27 Octobre 2015

Un navire est un lieu particulier, sur lequel se côtoient pendant des semaines entières des marins de diverses nationalités et cultures, aux métiers et parcours différents, portés par une même passion : la mer. Commandant, matelots, chef mécanicien, maitre d’équipage… forment ainsi une petite communauté au sein de laquelle se tissent des liens forts de respect et de solidarité. Des marins qui ont accepté de partager avec nous un de leurs événements marquant vécu à bord.

J’ai toujours en mémoire mon premier embarquement en tant que second mécanicien chez BOURBON, en 2006. Pour moi, qui venais du monde de la pêche, en mer du Nord, le changement était assez radical ! Nouvelle zone d’opération,  le Congo, nouveau type de navires, le MPSV Athena, nouveaux équipements mais aussi nouvelles procédures. Je me souviens par exemple avoir été surpris par l’importance donnée à la sécurité,  car on en parlait peu à cette époque sur les navires de pêche. Le premier jour, l’Achille, un autre navire BOURBON, m’a emmené sur la base Alicia, au Congo, où se trouvait l’Athena. J’y ai reçu un excellent accueil de l’équipage. Je n’ai fait qu’un embarquement sur ce navire mais il m’a marqué car je découvrais l’univers de l’offshore.
Philippe Perron, chef Mécanicien du Bourbon Hélios.

 

A bord de notre navire, nous sommes très proches les uns des autres, comme une vraie famille. Il y a des indiens, des ukrainiens et des philippins, mais une fois embarqués, nous ne formons qu’une seule et unique entité. Récemment, un membre de l’équipage, un graisseur, a appris la naissance de son enfant, un garçon. Un événement que nous avons fêté comme il se doit… Cette naissance nous a particulièrement émus, nous n’avons pu contenir notre joie ! J’avais un peu l’impression d’être le grand-père de cet enfant et mes collègues les oncles… Nous avons aidé le papa à trouver un prénom ! Ce genre d’événement a toujours une résonance particulière car il nous a fait penser à notre propre famille. Il montre aussi combien nos liens à bord sont forts, malgré nos différences.
Shishir Pande, commandant du Bourbon Liberty 238.

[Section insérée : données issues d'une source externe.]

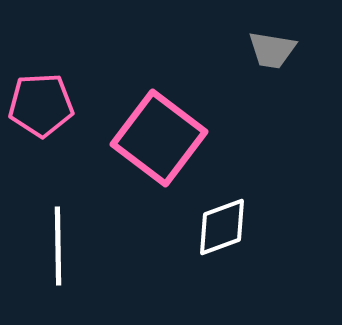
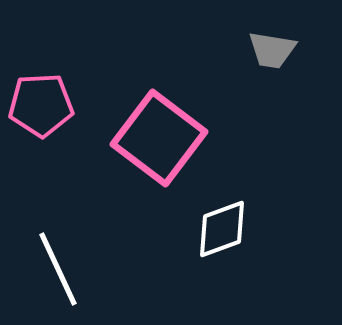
white diamond: moved 2 px down
white line: moved 23 px down; rotated 24 degrees counterclockwise
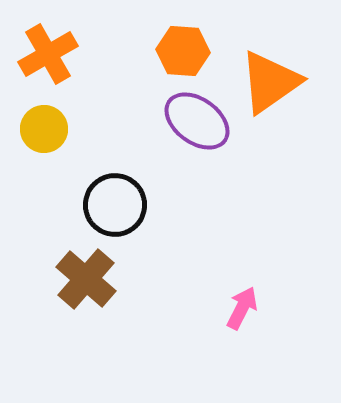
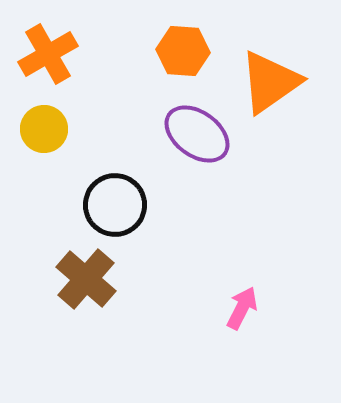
purple ellipse: moved 13 px down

" Lorsque je retourne au Congo, je retrouve les pilotes  formés dans le passé et ils ont toujours cet élan de fraternité envers moi."
Daniel Bastardpilote référent Surfers

 

Je forme depuis plusieurs années des pilotes de Surfers, en Afrique de l’Ouest, essentiellement au Congo et en Angola. Ce sont pour la plupart d’anciens matelots qui ont passé leur brevet maritime mais qui n’avaient pas, au départ, une réelle culture maritime. Je suis toujours frappé par l’émotion ressentie par ces pilotes lorsqu’ils achèvent leur période de formation. Il faut savoir que celle-ci est assez intensive et peut durer plusieurs mois. Lorsque ces marins deviennent enfin pilotes, ils expriment leur émotion de façon très forte. Ils sont en larmes, ils me serrent dans leurs bras et me remercient de leur avoir permis de devenir pilotes. Ce sont des moments très particuliers. Nous restons ensuite en contact, le lien n’est jamais rompu. En tant que référent, je suis totalement disponible pour leur porter assistance. Mais bien souvent, ils m’appellent pour prendre de mes nouvelles, sans autre motif. Je forme aujourd’hui des pilotes angolais sur Surfer 1800, mais lorsque je retourne au Congo, je retrouve les pilotes  formés dans le passé et ils ont toujours cet élan de fraternité envers moi. Ça fait très plaisir, ce sont des moments que l’on n’oublie pas...
Daniel Bastard, pilote référent Surfers.

 

Je suis matelot chez BOURBON depuis plus de 4 ans. Originaire de Cabinda, l’envie de naviguer m’est venue  en voyant plusieurs films sur ce thème. Lorsque l’opportunité d’embarquer sur les navires du groupe s’est présentée, je n’ai pas hésité un seul instant. J’avais soif de découvrir un nouveau métier, un nouvel environnement. De changer de vie.  Aujourd’hui, je ne peux citer un souvenir en particulier mais plutôt un ensemble de choses. Comme le déroulement des opérations, que ce soit le transfert de produits ou le chargement-déchargement de colis. Chaque mission a ses spécificités mais j’aime ce travail d’équipe sur le pont, avec mes collègues matelots et le deck leader. Le poste de matelot est très complet. Nous sommes très impliqués dans les procédures de sécurité, nous effectuons aussi des opérations de maintenance, nous sommes en lien avec l’ensemble de l’équipage, etc. C’est sa diversité qui fait la richesse de ce métier.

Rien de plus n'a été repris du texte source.